# Magia General > Teoría de la Magia >  Leyendas urbanas

## Pauliyaso

En alguna ocasion oi decir que un mago tenia una actuacion en un teatro a las 7 de la tarde y se retraso 2 horas,cuando llego todo el mundo estaba protestando y el artista dijo¿De que se quejan?Faltan 5 minutos para las 7.El publico miro el reloj y asi era¿Que opinais vosotros que es un cuento?Quizas dependiendo de la presentacion se pueden recordar cosas que no pasaron en absoluto y los comentarios se vayan exajerando hasta llegar a un absurdo¿Podria ser? :o

----------


## Gandalf

No lo creo

----------


## xavilito

...mmm...vamos, lo primero no me creo que la gente esperase dos horas sin más sentaditos en su asiento esperando..yo me hubiese largado y hubiera pedido que me devolvieran el dinero. 

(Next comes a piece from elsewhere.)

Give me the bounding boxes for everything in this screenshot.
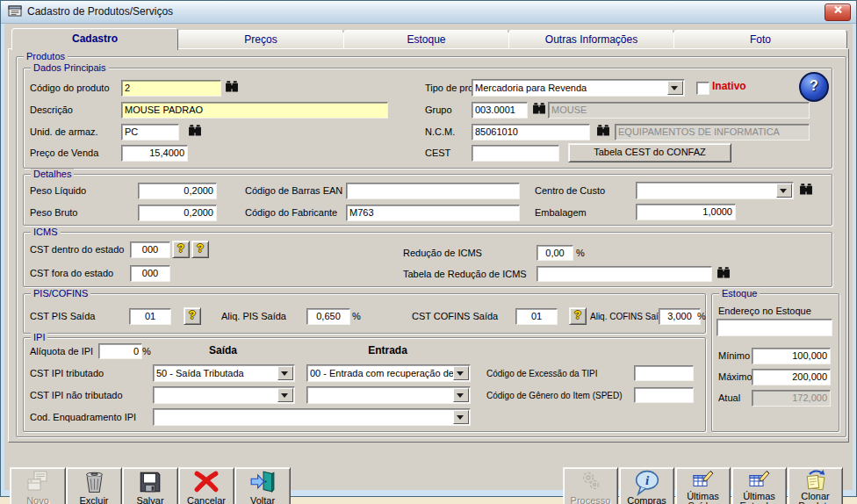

Lo segundo..cambiar la hora del reloj de todos los asistentes parece un poquito compicado. por lo tanto, yo tampoco me lo creo. 

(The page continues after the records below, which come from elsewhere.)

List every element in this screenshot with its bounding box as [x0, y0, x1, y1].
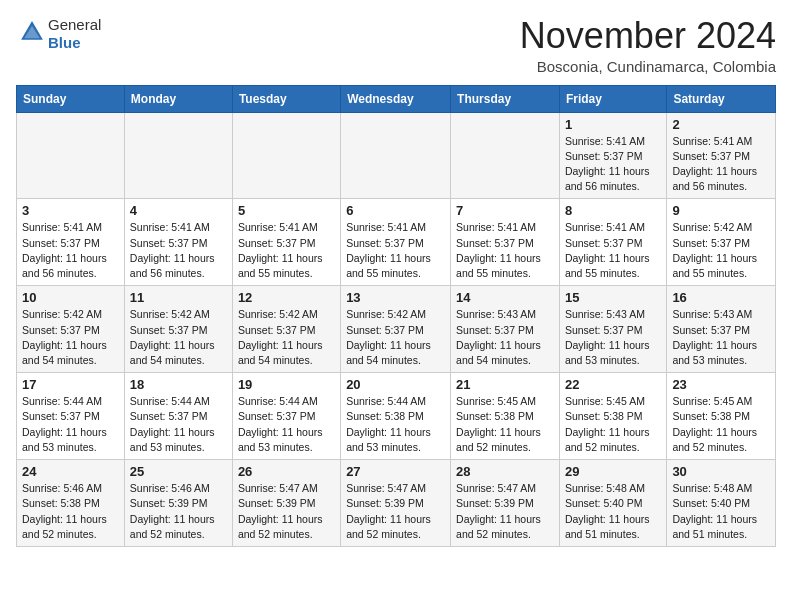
day-number: 1: [565, 117, 661, 132]
calendar-cell: 27Sunrise: 5:47 AMSunset: 5:39 PMDayligh…: [341, 460, 451, 547]
location: Bosconia, Cundinamarca, Colombia: [520, 58, 776, 75]
day-info: Sunrise: 5:41 AMSunset: 5:37 PMDaylight:…: [238, 220, 335, 281]
day-info: Sunrise: 5:42 AMSunset: 5:37 PMDaylight:…: [672, 220, 770, 281]
calendar-dow-friday: Friday: [559, 85, 666, 112]
day-info: Sunrise: 5:42 AMSunset: 5:37 PMDaylight:…: [22, 307, 119, 368]
day-number: 7: [456, 203, 554, 218]
day-number: 10: [22, 290, 119, 305]
title-block: November 2024 Bosconia, Cundinamarca, Co…: [520, 16, 776, 75]
day-info: Sunrise: 5:47 AMSunset: 5:39 PMDaylight:…: [456, 481, 554, 542]
calendar-cell: 23Sunrise: 5:45 AMSunset: 5:38 PMDayligh…: [667, 373, 776, 460]
day-number: 24: [22, 464, 119, 479]
page: General Blue November 2024 Bosconia, Cun…: [0, 0, 792, 563]
day-info: Sunrise: 5:42 AMSunset: 5:37 PMDaylight:…: [238, 307, 335, 368]
calendar-week-row: 17Sunrise: 5:44 AMSunset: 5:37 PMDayligh…: [17, 373, 776, 460]
calendar-cell: 21Sunrise: 5:45 AMSunset: 5:38 PMDayligh…: [451, 373, 560, 460]
month-title: November 2024: [520, 16, 776, 56]
calendar-cell: 24Sunrise: 5:46 AMSunset: 5:38 PMDayligh…: [17, 460, 125, 547]
day-info: Sunrise: 5:41 AMSunset: 5:37 PMDaylight:…: [130, 220, 227, 281]
calendar-cell: 13Sunrise: 5:42 AMSunset: 5:37 PMDayligh…: [341, 286, 451, 373]
calendar-cell: [124, 112, 232, 199]
day-info: Sunrise: 5:46 AMSunset: 5:39 PMDaylight:…: [130, 481, 227, 542]
calendar-dow-wednesday: Wednesday: [341, 85, 451, 112]
day-number: 17: [22, 377, 119, 392]
calendar-cell: 19Sunrise: 5:44 AMSunset: 5:37 PMDayligh…: [232, 373, 340, 460]
calendar-cell: 26Sunrise: 5:47 AMSunset: 5:39 PMDayligh…: [232, 460, 340, 547]
calendar-dow-tuesday: Tuesday: [232, 85, 340, 112]
calendar-cell: 22Sunrise: 5:45 AMSunset: 5:38 PMDayligh…: [559, 373, 666, 460]
calendar-cell: [17, 112, 125, 199]
day-info: Sunrise: 5:47 AMSunset: 5:39 PMDaylight:…: [346, 481, 445, 542]
day-number: 27: [346, 464, 445, 479]
day-number: 26: [238, 464, 335, 479]
day-info: Sunrise: 5:43 AMSunset: 5:37 PMDaylight:…: [456, 307, 554, 368]
calendar-cell: 25Sunrise: 5:46 AMSunset: 5:39 PMDayligh…: [124, 460, 232, 547]
day-info: Sunrise: 5:48 AMSunset: 5:40 PMDaylight:…: [672, 481, 770, 542]
day-number: 14: [456, 290, 554, 305]
day-number: 22: [565, 377, 661, 392]
calendar-week-row: 3Sunrise: 5:41 AMSunset: 5:37 PMDaylight…: [17, 199, 776, 286]
day-number: 15: [565, 290, 661, 305]
logo: General Blue: [16, 16, 101, 52]
day-info: Sunrise: 5:41 AMSunset: 5:37 PMDaylight:…: [565, 220, 661, 281]
calendar-dow-thursday: Thursday: [451, 85, 560, 112]
calendar-cell: 15Sunrise: 5:43 AMSunset: 5:37 PMDayligh…: [559, 286, 666, 373]
day-number: 28: [456, 464, 554, 479]
day-info: Sunrise: 5:41 AMSunset: 5:37 PMDaylight:…: [346, 220, 445, 281]
day-info: Sunrise: 5:43 AMSunset: 5:37 PMDaylight:…: [565, 307, 661, 368]
calendar-cell: 1Sunrise: 5:41 AMSunset: 5:37 PMDaylight…: [559, 112, 666, 199]
calendar-table: SundayMondayTuesdayWednesdayThursdayFrid…: [16, 85, 776, 547]
calendar-week-row: 1Sunrise: 5:41 AMSunset: 5:37 PMDaylight…: [17, 112, 776, 199]
calendar-cell: 8Sunrise: 5:41 AMSunset: 5:37 PMDaylight…: [559, 199, 666, 286]
calendar-cell: [451, 112, 560, 199]
calendar-cell: 11Sunrise: 5:42 AMSunset: 5:37 PMDayligh…: [124, 286, 232, 373]
calendar-cell: 29Sunrise: 5:48 AMSunset: 5:40 PMDayligh…: [559, 460, 666, 547]
day-info: Sunrise: 5:41 AMSunset: 5:37 PMDaylight:…: [565, 134, 661, 195]
day-info: Sunrise: 5:42 AMSunset: 5:37 PMDaylight:…: [130, 307, 227, 368]
day-info: Sunrise: 5:44 AMSunset: 5:37 PMDaylight:…: [22, 394, 119, 455]
calendar-cell: 14Sunrise: 5:43 AMSunset: 5:37 PMDayligh…: [451, 286, 560, 373]
logo-blue: Blue: [48, 34, 81, 51]
day-info: Sunrise: 5:44 AMSunset: 5:37 PMDaylight:…: [130, 394, 227, 455]
day-number: 20: [346, 377, 445, 392]
calendar-week-row: 24Sunrise: 5:46 AMSunset: 5:38 PMDayligh…: [17, 460, 776, 547]
calendar-cell: 18Sunrise: 5:44 AMSunset: 5:37 PMDayligh…: [124, 373, 232, 460]
day-number: 4: [130, 203, 227, 218]
day-number: 8: [565, 203, 661, 218]
day-number: 3: [22, 203, 119, 218]
day-info: Sunrise: 5:45 AMSunset: 5:38 PMDaylight:…: [565, 394, 661, 455]
day-number: 29: [565, 464, 661, 479]
calendar-week-row: 10Sunrise: 5:42 AMSunset: 5:37 PMDayligh…: [17, 286, 776, 373]
day-number: 5: [238, 203, 335, 218]
calendar-header-row: SundayMondayTuesdayWednesdayThursdayFrid…: [17, 85, 776, 112]
calendar-dow-saturday: Saturday: [667, 85, 776, 112]
day-number: 23: [672, 377, 770, 392]
calendar-cell: 5Sunrise: 5:41 AMSunset: 5:37 PMDaylight…: [232, 199, 340, 286]
day-info: Sunrise: 5:48 AMSunset: 5:40 PMDaylight:…: [565, 481, 661, 542]
day-number: 9: [672, 203, 770, 218]
day-info: Sunrise: 5:45 AMSunset: 5:38 PMDaylight:…: [456, 394, 554, 455]
day-number: 13: [346, 290, 445, 305]
day-info: Sunrise: 5:44 AMSunset: 5:37 PMDaylight:…: [238, 394, 335, 455]
day-number: 21: [456, 377, 554, 392]
day-info: Sunrise: 5:41 AMSunset: 5:37 PMDaylight:…: [22, 220, 119, 281]
day-number: 11: [130, 290, 227, 305]
calendar-cell: 12Sunrise: 5:42 AMSunset: 5:37 PMDayligh…: [232, 286, 340, 373]
day-info: Sunrise: 5:41 AMSunset: 5:37 PMDaylight:…: [456, 220, 554, 281]
day-info: Sunrise: 5:41 AMSunset: 5:37 PMDaylight:…: [672, 134, 770, 195]
day-number: 16: [672, 290, 770, 305]
calendar-cell: 20Sunrise: 5:44 AMSunset: 5:38 PMDayligh…: [341, 373, 451, 460]
day-number: 25: [130, 464, 227, 479]
logo-icon: [18, 18, 46, 46]
calendar-cell: 16Sunrise: 5:43 AMSunset: 5:37 PMDayligh…: [667, 286, 776, 373]
day-info: Sunrise: 5:46 AMSunset: 5:38 PMDaylight:…: [22, 481, 119, 542]
calendar-cell: 17Sunrise: 5:44 AMSunset: 5:37 PMDayligh…: [17, 373, 125, 460]
day-number: 18: [130, 377, 227, 392]
calendar-cell: 28Sunrise: 5:47 AMSunset: 5:39 PMDayligh…: [451, 460, 560, 547]
day-info: Sunrise: 5:42 AMSunset: 5:37 PMDaylight:…: [346, 307, 445, 368]
day-number: 12: [238, 290, 335, 305]
day-number: 6: [346, 203, 445, 218]
logo-general: General: [48, 16, 101, 33]
day-number: 30: [672, 464, 770, 479]
calendar-cell: 2Sunrise: 5:41 AMSunset: 5:37 PMDaylight…: [667, 112, 776, 199]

pd: vaya una manera de empezar la sesion, con todo el mundo moskeado  :D

----------


## Manel Vicenç

Pues una compañera de trabajo que es venezolana me contó que sus padres fueron a ver a Coperfield, allí en Venezuela, ará unos años, y la función empezó como cuentas. Pero con un retraso de una hora, no de dos.

----------


## Pauliyaso

Haber me parece que no me explique bien,esta claro que es una historia rocambolesca y yo tampoco la creo¿Pero podria suceder que la actuacion de un mago se recordara y comentaran cosas que jamas sucedieron o que haya alguna leyenda urbana en torno algun mago famoso sobre que hizo tal o cual cosa pero que en verdad no haya sido asi?Ya sabeis que la imaginacion de la gente es muy calenturienta y tiende a imaginarse cosas.

----------


## BusyMan

Pues eso lo leí hace tiempo tal cual. Es más, leí como lo hizo, por qué lo hizo, etc...
Pero hace muchísimo y no recuerdo ni dónde lo leí ni quién lo hizo ni como.

A lo mejor yo también me comí la bola, pero me suena que era un sitio documentado.
Si encuentro algo os lo cuento.

----------


## teje00

no estoy seguro pero suena haberlo leído en el libro Magia Selecta de Marko

----------


## Dramagic

Creo recordar que fue Pinneti ante el Zar de Rusia. Pero también he leido que luego lo hizo alguno más.

----------


## xavilito

Lo de que la gente exagere y comente cosas que no han pasado, eso si que puede ser, es más, seguro que ocurre que al tiempo de haber visto la actuación las cosas se exageran mucho, y más si lo que has visto te ha impactado de verdad...no hay mas que ver como despues de una levitacion balducci, hay gente que al rato piensa que has volado un metro y tan solo son unos centimetros.  :twisted:  saludos.

----------


## Iván Manso

El mago que retraso los relojes era yo. Al principio los iba a retrasar una hora pero tenía ganas de merendar y me di el capricho de hacerlo dos horas. 

Un saludo 

IvI (el dueño del tiempo)

----------


## BITTOR

El que lo hizo fue Bartolomeo Bosco; el rey habia invitado al lusionista a que diera una actuacion en la corte y la tarde prevista a las ocho, hora acordada todos los invitados, nobles y diganatarios, el rey y la reina esperaban en sus sitios; solo faltaba Bosco que no aparecio hasta las nueve y el rey furioso le reprocho su imperdonable retraso a lo que Bosco le dijo: Majestad, me citaron a las ocho !y son las ocho en punto! Todos los reyes, nobles e invitados miraron sus relojes e imposiblemente eran las ocho en todos los relojes. Posteriormente le emulo el fantastico Robert-Houdin.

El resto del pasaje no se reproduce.